Friday, February 4, 2011

February 4, 2011


           I'm about to solve a paradox I'm in due to people who don't keep their promises. As time goes by, I can afford more, but nothing long-term is happening and my goals are suffering. My world is based on long-term plans and this is going to cost somebody. Enrique has to head back to Tennessee soon. That means each passing day he is learning that the offers to buy his place from the Panera people are nothing but lies. None of the old farts who hang out there have any money. And he should know the banks won't lend them any, so everything they say about "financing packages" is bullsh.
           I'm also looking at a new scooter, a Chinese 150cc Znen. Not too flashy, but reliable enough to take on longer trips. You'll get details on this soon enough. Meanwhile, here is a photo of a variable capacitor. The photo is more useful to me than the spec sheet. I can see it has three leads. The technician who wrote the specs somehow fails to mention this important fact.
           Speaking of dunces, you should have seen this jerk at the ATM this morning. Ten minutes, standing there, according to people in the line. I saw him as I biked up and he was finally leaving, but my slow camera means he doesn't make the stoopy-doop list in color. According to the people in the line, when they asked him if he needed help, he kept telling them to "Go buy your own ATM." (He had a Ukrainian accent.)
           When he left, I told him that we had not been aware that this ATM was his.
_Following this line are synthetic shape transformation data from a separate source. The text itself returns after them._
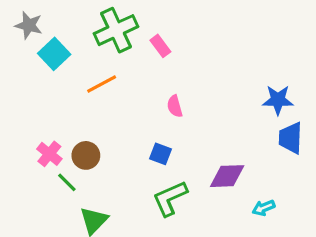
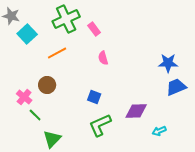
pink semicircle: (175, 106) -> (103, 58), moved
blue trapezoid: (291, 138) -> (176, 87), turned 65
brown circle: (86, 155) -> (47, 85), moved

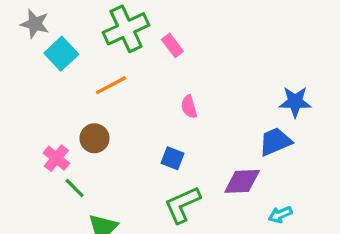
pink semicircle: (103, 58) -> (189, 107), moved
blue trapezoid: (176, 87) -> (275, 142), moved

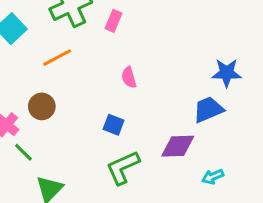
pink rectangle: (172, 45) -> (114, 21), turned 60

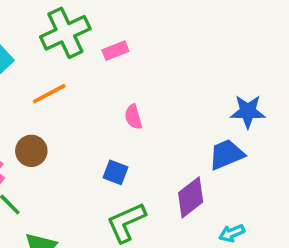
pink rectangle: (114, 21) -> (115, 51), turned 45
purple diamond: (178, 146) -> (191, 197), turned -36

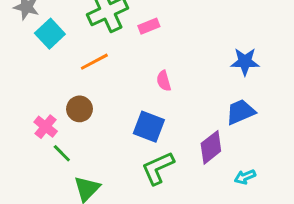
blue star: (248, 111) -> (245, 62), moved
blue square: (115, 172) -> (149, 127), size x1.5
           Today I set up and experimented with one of the new HP touch-screen computers. They are trying to look and feel like Apples, but they lack the balls (and ovaries as well) to get it done right. The system overall was sluggish and the main improvements at first seemed to be focused on automating the first time setup procedures. The procedures that should have been transparent to the user since day one, know what I'm saying?
           That was over at Professor Howard's who is going in for knee surgery shortly. He wanted a complete easy-to-use computer ready for his predicted interval of rest and recovery. That meant a new printer install and mostly a complete replacement of his older system. The touchscreen was present did not seem that intuitive at all. Oh, if you click on Howard's link, that is the Wikipedia profile we set up a few months back, no easy task. How do you like it?
           Biking back downtown, who do I pass on the sidewalk but Mr. Jag, my guitarist? Right outside the High School, where if I'd thought about it would know that is where he is a student and would not have been so surprised. I filled him in on the scooter he can't have now, the potential startup of practices again, the new singer, and how soon to expect a call again. (He was chatting with a pretty little lady, but you know, where I grew up, there was nothing but pretty little ladies in high school. He introduced me as his boss, but I quickly assured the gal we were equal partners on the music part.)

           I've begun another spy mystery novel, by Alastair MacNeill . I often refer to these books as having two authors. They are based on a series of movie sketches by the famous Alistair MacLean but propelled into the more modern style by an author with a confusingly similar name. MacLean avoided things like sex and family entanglements, a welcome break after the past two months of Patterson. The book today is "Time of the Assassins", circa 1991.
           Alas, MacNeill falls into another bad habit of modernity by introducing no less than 50 different characters by page 200 of the paperback. The book fails to pass muster on this count alone. Do we really need to know the name of the prison guard and every beat cop who shows up at the scene, plus the names of their masters?
           The setting is an African country used by international crime syndicates to launder thier proceeds. Just last day, it was announced that a new malaria mosquito has been discovered, immune to most eradication techniques. The anopholes lives indoors, this new one is out in the wild. It adds up to just a few more exports the world can thank Africa for.